## WHAT IS REQUIRED
Exactly and without additions, transcribe the line that contains "Estrellita La Moderna" and every line after it in the data.

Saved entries
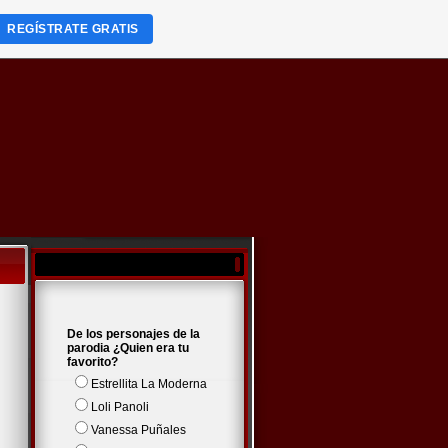
REGÍSTRATE GRATIS
De los personajes de la
parodia ¿Quien era tu
favorito?
Estrellita La Moderna
Loli Panoli
Vanessa Puñales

## ANSWER AREA
Estrellita La Moderna
Loli Panoli
Vanessa Puñales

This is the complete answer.